Last week, we celebrated the 82nd anniversary of the “Doolittle Raid.” A handful of U.S. Army Air Force B-25s operating from a base President Franklin Roosevelt called Shangri-La, bombed Tokyo in the first direct American attack on the Japanese mainland after Pearl Harbor.  

Little damage was done, but the psychological effect on the Japanese was a powerful warning to the public that it was no longer safe from attack.

After Iran’s massive drone and missile strike on Israel, the question of what if anything Israel would do loomed like a damoclean sword over the region. Last Friday, Israel launched a modest strike against targets in Isfahan; a city well inside Iran, not unlike in scope to the Doolittle.

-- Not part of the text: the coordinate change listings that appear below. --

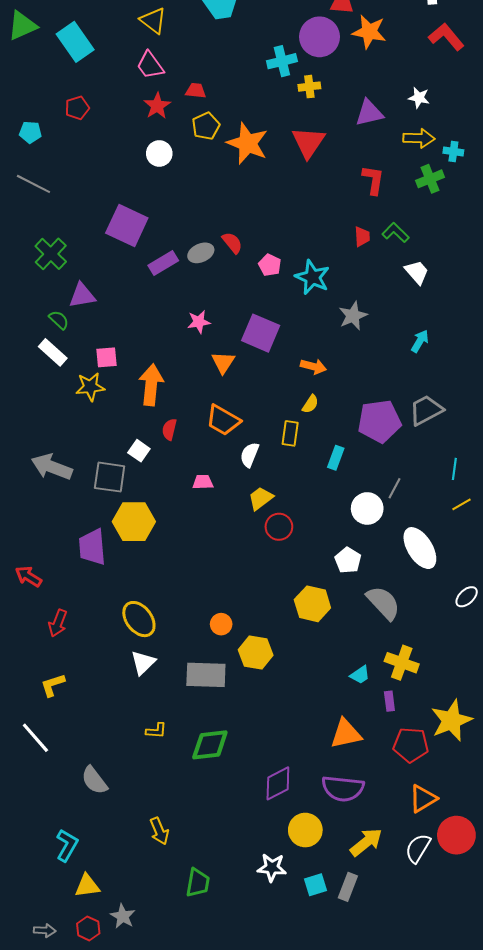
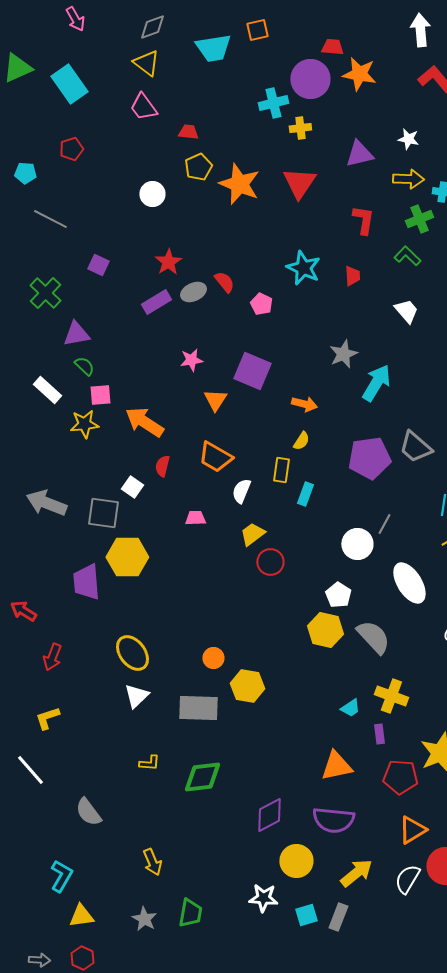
red star: (157, 106) -> (168, 262), moved
gray line: (33, 184) -> (50, 219), moved
purple square: (127, 225) -> (98, 265), moved, size x0.5
green L-shape: (396, 233) -> (407, 256), moved
cyan star: (312, 277) -> (303, 268), moved
green semicircle: (59, 320) -> (84, 366), moved
cyan arrow: (420, 341) -> (376, 383), moved, size x1.6
orange arrow: (151, 385) -> (144, 422), turned -63
gray trapezoid: (426, 410) -> (415, 447), turned -111
cyan rectangle: (336, 458) -> (305, 494), moved
yellow hexagon: (312, 604) -> (325, 630), moved
gray star: (123, 916) -> (144, 919), moved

The critical question now is whether that will end the crisis or merely make it a starting point for escalation.

Some Israeli domestic factions as well as other supporters abroad believe Iran’s attack created the opportunity and rationale to destroy Iran’s nuclear infrastructure once and for all. That would be catastrophic. But suppose such an option was still under consideration.

Iran’s nuclear infrastructure, including personnel, is spread out over vast areas and in some places deeply buried underground. An attack plan that would use unmanned air-breathing missiles and drones and manned aircraft would have to fly over Syria and/or Iraq and Saudi Arabia. The distances to targets are not trivial. And no matter how formidable the Israel Defense Forces may be, it is unlikely that it has the numerical and qualitative capacity as well as tankers and supporting forces to disable those facilities for a substantial period.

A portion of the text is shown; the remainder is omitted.